Exercise aim:
Whenever the string "手机联系人" turns up in a line below, that line should be copied.

━━ Information given

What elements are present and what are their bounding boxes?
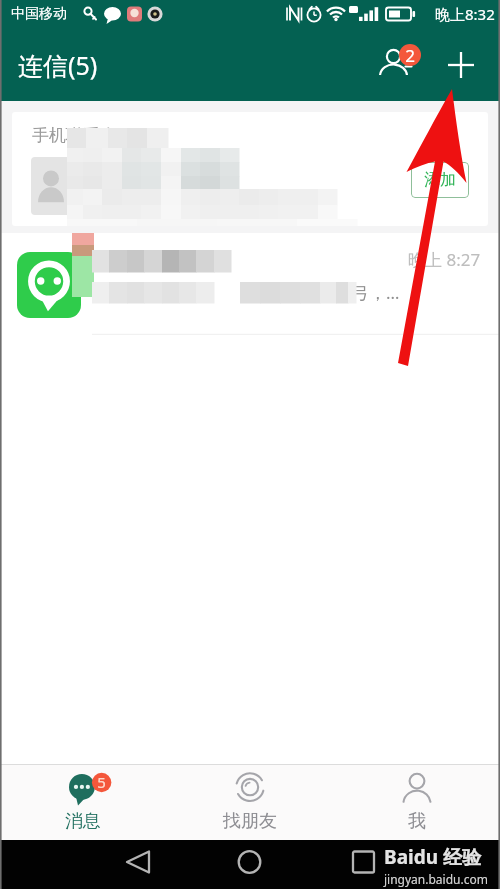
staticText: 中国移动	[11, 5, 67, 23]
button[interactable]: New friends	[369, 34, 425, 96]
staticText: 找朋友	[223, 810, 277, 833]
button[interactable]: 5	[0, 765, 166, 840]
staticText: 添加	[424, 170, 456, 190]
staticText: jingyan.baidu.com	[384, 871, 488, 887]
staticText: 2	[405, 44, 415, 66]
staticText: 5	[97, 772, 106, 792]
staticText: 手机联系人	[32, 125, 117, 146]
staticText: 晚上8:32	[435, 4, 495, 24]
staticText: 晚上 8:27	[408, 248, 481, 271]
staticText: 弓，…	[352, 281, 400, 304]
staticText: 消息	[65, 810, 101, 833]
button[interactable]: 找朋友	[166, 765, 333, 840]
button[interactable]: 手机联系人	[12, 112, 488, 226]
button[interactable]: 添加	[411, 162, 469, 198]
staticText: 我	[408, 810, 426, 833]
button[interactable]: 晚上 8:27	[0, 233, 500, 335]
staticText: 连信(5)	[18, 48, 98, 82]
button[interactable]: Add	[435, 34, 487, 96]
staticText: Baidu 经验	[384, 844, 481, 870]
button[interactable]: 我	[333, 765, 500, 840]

━━━━

Response to the task:
staticText: 手机联系人	[32, 125, 117, 146]
button[interactable]: 手机联系人	[12, 112, 488, 226]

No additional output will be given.